For each line below that holds the string "form", add one to a tally; report that tally alone.

[[ Given entries open ]]

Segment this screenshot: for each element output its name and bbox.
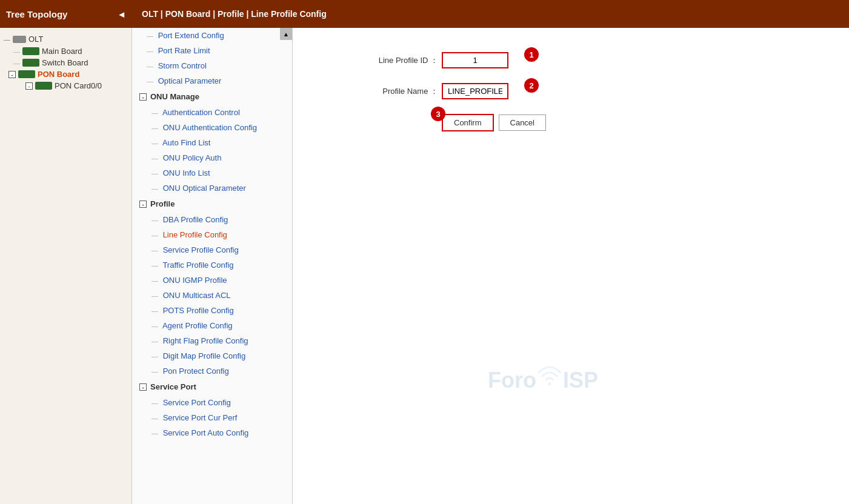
nav-item-storm-control[interactable]: — Storm Control: [132, 58, 292, 73]
collapse-arrow-icon[interactable]: ◄: [117, 9, 126, 19]
nav-item-right-flag-profile-config[interactable]: — Right Flag Profile Config: [132, 333, 292, 348]
tree-label-olt: OLT: [28, 35, 43, 44]
nav-item-line-profile-config[interactable]: — Line Profile Config: [132, 227, 292, 242]
cancel-button[interactable]: Cancel: [499, 114, 546, 131]
nav-item-traffic-profile-config[interactable]: — Traffic Profile Config: [132, 257, 292, 273]
line-profile-id-input[interactable]: [442, 52, 508, 68]
minus-box-onu[interactable]: -: [139, 93, 147, 101]
step-badge-3: 3: [431, 107, 445, 121]
sidebar-title: Tree Topology: [6, 9, 67, 19]
tree-label-main-board: Main Board: [42, 47, 82, 56]
switch-board-icon: [22, 59, 39, 67]
minus-box-pon[interactable]: -: [8, 71, 16, 78]
tree-label-switch-board: Switch Board: [42, 58, 88, 67]
nav-section-profile: - Profile: [132, 196, 292, 212]
nav-item-port-rate[interactable]: — Port Rate Limit: [132, 43, 292, 58]
nav-item-onu-auth-config[interactable]: — ONU Authentication Config: [132, 120, 292, 135]
nav-item-optical-parameter[interactable]: — Optical Parameter: [132, 73, 292, 88]
tree-item-pon-card[interactable]: - PON Card0/0: [25, 80, 128, 91]
nav-item-pon-protect-config[interactable]: — Pon Protect Config: [132, 363, 292, 379]
nav-item-dba-profile-config[interactable]: — DBA Profile Config: [132, 212, 292, 227]
tree-item-olt[interactable]: — OLT: [4, 33, 128, 45]
breadcrumb: OLT | PON Board | Profile | Line Profile…: [142, 9, 327, 19]
pon-card-icon: [35, 82, 52, 90]
confirm-button[interactable]: Confirm: [442, 114, 494, 131]
nav-item-service-port-auto-config[interactable]: — Service Port Auto Config: [132, 425, 292, 440]
minus-box-pon-card[interactable]: -: [25, 82, 33, 90]
step-badge-1: 1: [524, 47, 539, 62]
profile-name-label: Profile Name ：: [329, 86, 438, 97]
nav-item-service-profile-config[interactable]: — Service Profile Config: [132, 242, 292, 257]
watermark-isp: ISP: [563, 368, 598, 393]
nav-item-auth-control[interactable]: — Authentication Control: [132, 105, 292, 120]
form-row-line-profile-id: Line Profile ID ： 1: [329, 52, 508, 68]
watermark-wifi-icon: [538, 365, 562, 395]
pon-board-icon: [18, 70, 35, 78]
nav-item-onu-info-list[interactable]: — ONU Info List: [132, 165, 292, 181]
main-board-icon: [22, 47, 39, 55]
nav-item-digit-map-profile-config[interactable]: — Digit Map Profile Config: [132, 348, 292, 363]
nav-section-service-port: - Service Port: [132, 379, 292, 395]
page-header: OLT | PON Board | Profile | Line Profile…: [132, 0, 849, 28]
minus-box-profile[interactable]: -: [139, 201, 147, 208]
svg-point-0: [548, 383, 551, 386]
nav-item-onu-igmp-profile[interactable]: — ONU IGMP Profile: [132, 273, 292, 288]
tree-label-pon-card: PON Card0/0: [55, 81, 102, 90]
tree-label-pon-board: PON Board: [38, 70, 79, 79]
nav-panel: ▲ — Port Extend Config — Port Rate Limit…: [132, 28, 293, 504]
sidebar: — OLT — Main Board — Switch Board - PON …: [0, 28, 132, 504]
content-area: Foro ISP Line Profile ID ： 1: [293, 28, 849, 504]
profile-name-input[interactable]: [442, 83, 508, 99]
sidebar-header: Tree Topology ◄: [0, 0, 132, 28]
watermark: Foro ISP: [488, 365, 598, 395]
form-row-buttons: Confirm Cancel 3: [442, 114, 546, 131]
tree-item-pon-board[interactable]: - PON Board: [8, 68, 128, 80]
nav-item-onu-optical-parameter[interactable]: — ONU Optical Parameter: [132, 181, 292, 196]
scroll-up-button[interactable]: ▲: [280, 28, 292, 40]
tree-item-switch-board[interactable]: — Switch Board: [13, 57, 128, 68]
tree-item-main-board[interactable]: — Main Board: [13, 45, 128, 57]
form-row-profile-name: Profile Name ： 2: [329, 83, 508, 99]
minus-box-service-port[interactable]: -: [139, 383, 147, 391]
nav-section-onu-manage: - ONU Manage: [132, 88, 292, 105]
nav-item-onu-multicast-acl[interactable]: — ONU Multicast ACL: [132, 288, 292, 303]
nav-item-service-port-cur-perf[interactable]: — Service Port Cur Perf: [132, 410, 292, 425]
nav-item-onu-policy-auth[interactable]: — ONU Policy Auth: [132, 150, 292, 165]
line-profile-id-label: Line Profile ID ：: [329, 55, 438, 66]
nav-item-port-extend-config[interactable]: — Port Extend Config: [132, 28, 292, 43]
nav-item-service-port-config[interactable]: — Service Port Config: [132, 395, 292, 410]
step-badge-2: 2: [524, 78, 539, 93]
nav-item-agent-profile-config[interactable]: — Agent Profile Config: [132, 318, 292, 333]
watermark-foro: Foro: [488, 368, 536, 393]
nav-item-pots-profile-config[interactable]: — POTS Profile Config: [132, 303, 292, 318]
nav-item-auto-find-list[interactable]: — Auto Find List: [132, 135, 292, 150]
olt-icon: [13, 36, 26, 43]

[[ Given entries closed ]]

• [Written solution] 3